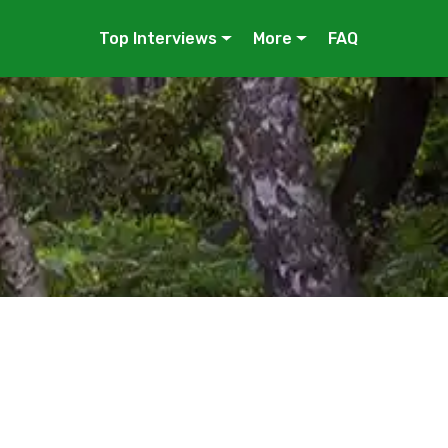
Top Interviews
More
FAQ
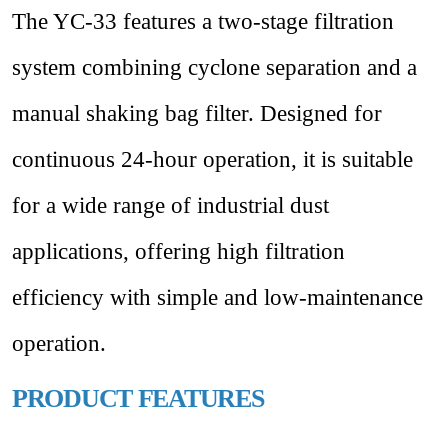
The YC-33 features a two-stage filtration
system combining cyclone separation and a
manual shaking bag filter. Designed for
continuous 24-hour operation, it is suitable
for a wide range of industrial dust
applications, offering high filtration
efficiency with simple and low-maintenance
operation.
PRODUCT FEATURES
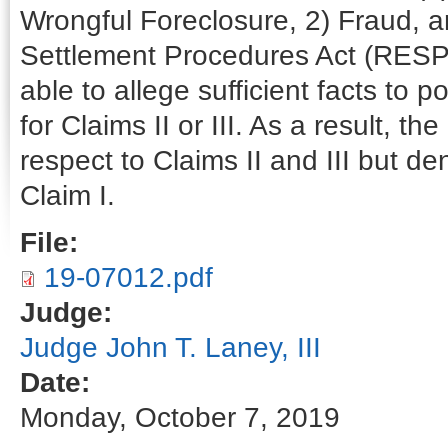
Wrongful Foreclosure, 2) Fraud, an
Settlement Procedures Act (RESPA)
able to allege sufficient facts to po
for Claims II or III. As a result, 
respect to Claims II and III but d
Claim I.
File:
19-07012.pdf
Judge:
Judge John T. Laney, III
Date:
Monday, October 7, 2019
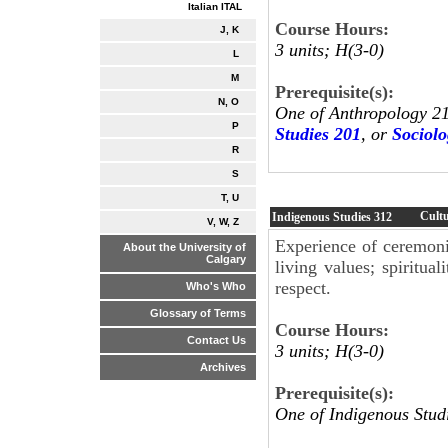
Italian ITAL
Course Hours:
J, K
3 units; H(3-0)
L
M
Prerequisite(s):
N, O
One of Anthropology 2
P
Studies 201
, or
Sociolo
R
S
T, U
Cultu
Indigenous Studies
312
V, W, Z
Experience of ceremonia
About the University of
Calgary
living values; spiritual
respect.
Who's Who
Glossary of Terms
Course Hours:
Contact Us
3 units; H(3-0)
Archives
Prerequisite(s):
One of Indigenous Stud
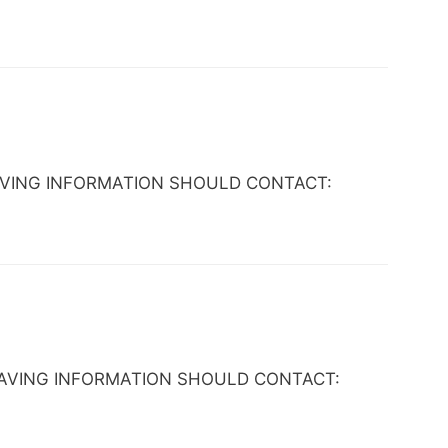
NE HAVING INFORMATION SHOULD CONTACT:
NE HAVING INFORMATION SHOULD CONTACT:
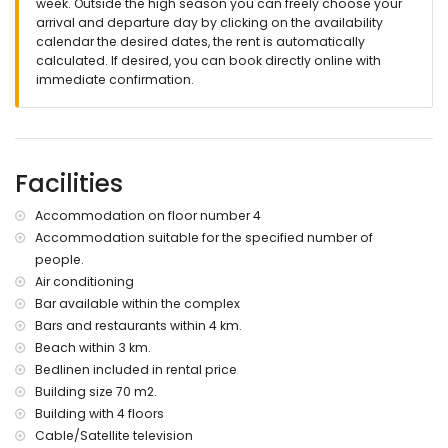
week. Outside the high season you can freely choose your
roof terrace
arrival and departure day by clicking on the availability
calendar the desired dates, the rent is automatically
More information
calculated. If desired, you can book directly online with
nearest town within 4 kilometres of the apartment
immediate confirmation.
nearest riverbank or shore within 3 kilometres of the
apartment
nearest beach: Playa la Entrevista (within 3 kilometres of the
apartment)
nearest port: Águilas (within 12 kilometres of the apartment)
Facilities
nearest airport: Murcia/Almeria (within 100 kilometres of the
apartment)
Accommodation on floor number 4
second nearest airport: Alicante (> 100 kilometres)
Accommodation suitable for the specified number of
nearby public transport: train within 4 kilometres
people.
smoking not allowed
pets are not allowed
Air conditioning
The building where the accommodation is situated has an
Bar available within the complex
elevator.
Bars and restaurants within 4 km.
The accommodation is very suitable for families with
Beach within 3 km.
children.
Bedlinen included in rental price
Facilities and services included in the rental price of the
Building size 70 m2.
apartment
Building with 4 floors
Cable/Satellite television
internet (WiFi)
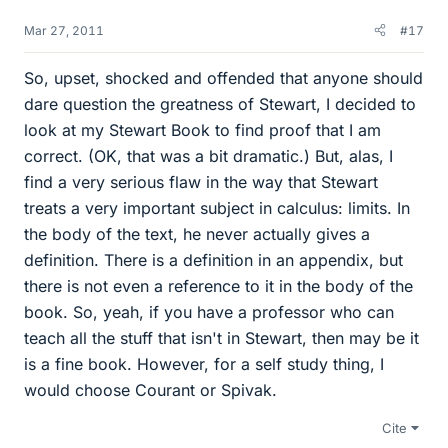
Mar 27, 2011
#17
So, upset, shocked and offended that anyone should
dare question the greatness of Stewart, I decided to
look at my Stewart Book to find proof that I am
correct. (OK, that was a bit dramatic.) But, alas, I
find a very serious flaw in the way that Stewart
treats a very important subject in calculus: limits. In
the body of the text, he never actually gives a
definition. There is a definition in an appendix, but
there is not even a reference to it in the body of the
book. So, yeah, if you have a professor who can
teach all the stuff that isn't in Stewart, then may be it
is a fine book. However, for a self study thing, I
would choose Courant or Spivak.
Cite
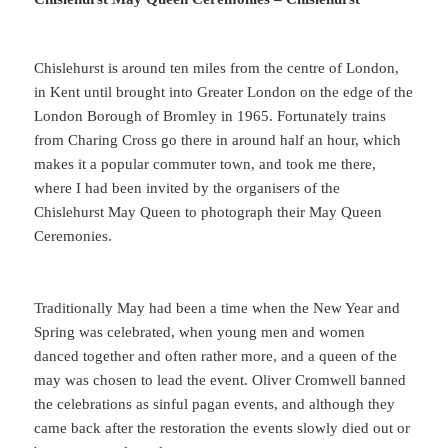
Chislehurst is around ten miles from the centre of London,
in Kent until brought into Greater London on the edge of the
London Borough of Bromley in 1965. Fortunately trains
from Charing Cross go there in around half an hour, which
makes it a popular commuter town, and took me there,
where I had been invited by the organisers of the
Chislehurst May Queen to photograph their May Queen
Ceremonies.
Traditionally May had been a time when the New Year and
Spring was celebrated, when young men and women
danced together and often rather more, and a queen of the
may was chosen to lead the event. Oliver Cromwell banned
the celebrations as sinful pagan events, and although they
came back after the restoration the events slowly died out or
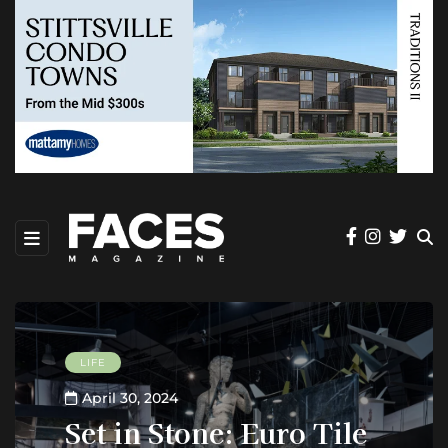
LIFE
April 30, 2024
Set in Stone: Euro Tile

====

[What the exercise asks]:
Counting only lines above that contain the string "events", report how many there are and write nothing further.

[Solution below]:
2